Mincha at the Kotel

I’ve been to the Kotel about a dozen times. The first time I went I was mad that there were no English siddurs left. The second time I brought a note. But until the last 2 times, I didn’t know any formal prayers and kind of just said Hello to G-d and asked for whatever it was I really needed at that time. 

I went to the Kotel on Shavuos along with what I heard was 100,000 people. I was half asleep (sunrise) and a few dozen Birthright girls were around me whining that it was cold or crowded or boring. I davened Shachris and yes, it was meaningful.

But it was just more meaningful for me when I went to the Kotel a few days ago, right around 5 PM, perfect timing for Mincha. There weren’t many people there, and I was selfishly happy about this. 

I approached the Kotel and it was picturesque. There was plenty of room for me to get very close and I even got a chair for Ashrei. It wasn’t too hot but the sky was that color blue you only see in Israel. It was amazing.
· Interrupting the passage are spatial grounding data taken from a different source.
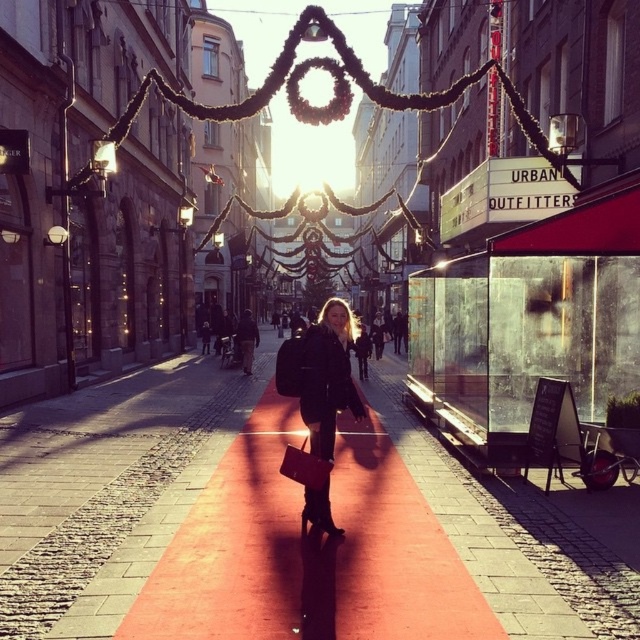 Question: Is smooth red carpet at center thinner than leather jacket at center?

Choices:
 (A) no
 (B) yes

Answer: (B)

Question: Which of the following is the farthest from the observer?

Choices:
 (A) smooth red carpet at center
 (B) matte black coat at center
 (C) leather jacket at center

Answer: (C)

Question: Which point appears farthest from the camera in this image?

Choices:
 (A) (248, 362)
 (B) (324, 394)

Answer: (A)

Question: Can you confirm if smooth red carpet at center is positioned below matte black coat at center?

Choices:
 (A) no
 (B) yes

Answer: (B)

Question: Does smooth red carpet at center appear over matte black coat at center?

Choices:
 (A) yes
 (B) no

Answer: (B)

Question: Which of the following is the closest to the observer?

Choices:
 (A) (250, 333)
 (B) (304, 600)

Answer: (B)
I said Ashrei with no distractions and started with Shemoneh Esrei. It was completely silent and peaceful like it normally only is in the middle of hte night. Right before Modim about 6 African women ran up to the Kotel right next to me and fell on their knees. Sidenote, this isn’t racist…they were speaking French and wearing African style clothing… 

While on their knees they start screaming things about Yeshke. They were so loud that almost everyone around completely stopped davening. They were convulsing and in hysterics. It would have been disturbing no matter what they were saying because they were loud. We all know that prayer is a personal thing and while kevunah is important you aren’t more pious than the next guy if all you are doing is bothering those next to you. Prayer is INTERNAL. But anyway the Yeshke crap I didn’t want to hear. I am not exaggerating when I say that at least 30 women were staring right at them, maybe trying to figure out what they were doing.

I was the first to shush them. I couldn’t help it. I believe that we should be able to hear our own prayers aloud and I was having to literally shout to do so (while I normally whisper). I didn’t want to start a chain effect and disturb the people next to me. 

But I did! I mean it was a gentle “Shh!” and they were yelling.

I am wondering if it was the right thing or not. For Hashem’s Kavod, I would say yes… (and my sem teachers I asked agree)… because this was obviously idolatry. (I’m talking about the convulsions and the screaming Yeshke Yeshke. On the other hand it might be a Chillul Hashem… but I feel like that doesn’t matter when you are a few hundred meters from the Holy of Holies. Opinions?